## WHAT TO PRODUCE
Skipping all images, output the listing word for word.

## DATA SECTION
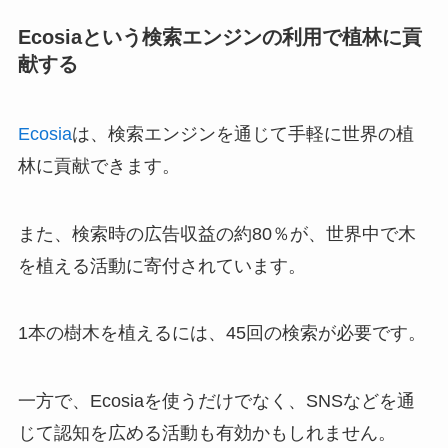
Ecosiaという検索エンジンの利用で植林に貢
献する
Ecosia
は、検索エンジンを通じて手軽に世界の植
林に貢献できます。
また、検索時の広告収益の約80％が、世界中で木
を植える活動に寄付されています。
1本の樹木を植えるには、45回の検索が必要です。
一方で、Ecosiaを使うだけでなく、SNSなどを通
じて認知を広める活動も有効かもしれません。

## SOLVED PROBLEM
Ecosiaという検索エンジンの利用で植林に貢
献する
Ecosia
は、検索エンジンを通じて手軽に世界の植
林に貢献できます。
また、検索時の広告収益の約80％が、世界中で木
を植える活動に寄付されています。
1本の樹木を植えるには、45回の検索が必要です。
一方で、Ecosiaを使うだけでなく、SNSなどを通
じて認知を広める活動も有効かもしれません。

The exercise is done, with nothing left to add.